Kitabın son bölümü, aralarında benim favorilerimin de bulunduğu, dünya çapındaki kentsel eskiz topluluğundaki sanatçıların eskizlerinden oluşan bir galeri. Kitapta yer alan tüm eskizlerin aydınlatıcı bir yönü de (serinin ilk kitabında olduğu gibi) sanatçıların her bir eskizi yapmak için harcadıkları yaklaşık süreyi belirtmiş olmaları. Kendim de nispeten hızlı bir eskizci olmama rağmen, sadece 10 ya da 20 dakikalık bir eskizde ne kadar çok hikaye anlatılabileceğine şaşırıyor ve ilham alıyorum. Eğer ayıracak bir ya da iki saatiniz varsa, bu süreyi tüm bir kent sahnesini ete kemiğe büründürmek için kullanabilmek harika bir şey. Peki ya sadece bir kahve molası kadar vaktiniz varsa? Eskizle hala bir hikaye anlatabilirsiniz - sadece sizin anlatabileceğiniz bir hikaye. Kentsel eskiz işte budur.

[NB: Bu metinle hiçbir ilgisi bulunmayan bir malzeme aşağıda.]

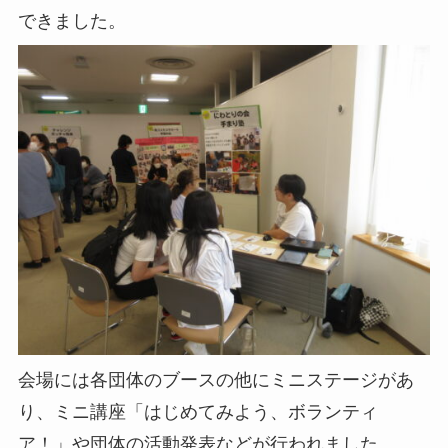
できました。
会場には各団体のブースの他にミニステージがあ
り、ミニ講座「はじめてみよう、ボランティ
ア！」や団体の活動発表などが行われました。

(Gabriel Campanario Urban Sketchers'ın kurucusudur. Bu inceleme aynı zamanda Amazon.com ve Tina'nın blogunda Bulutlar ve Kahve ile Besleniyor.)
Muhabirlerimiz ve konuk katılımcılarımız tarafından ifade edilen görüşler UrbanSketchers.org'un resmi görüşünü temsil etmeyebilir.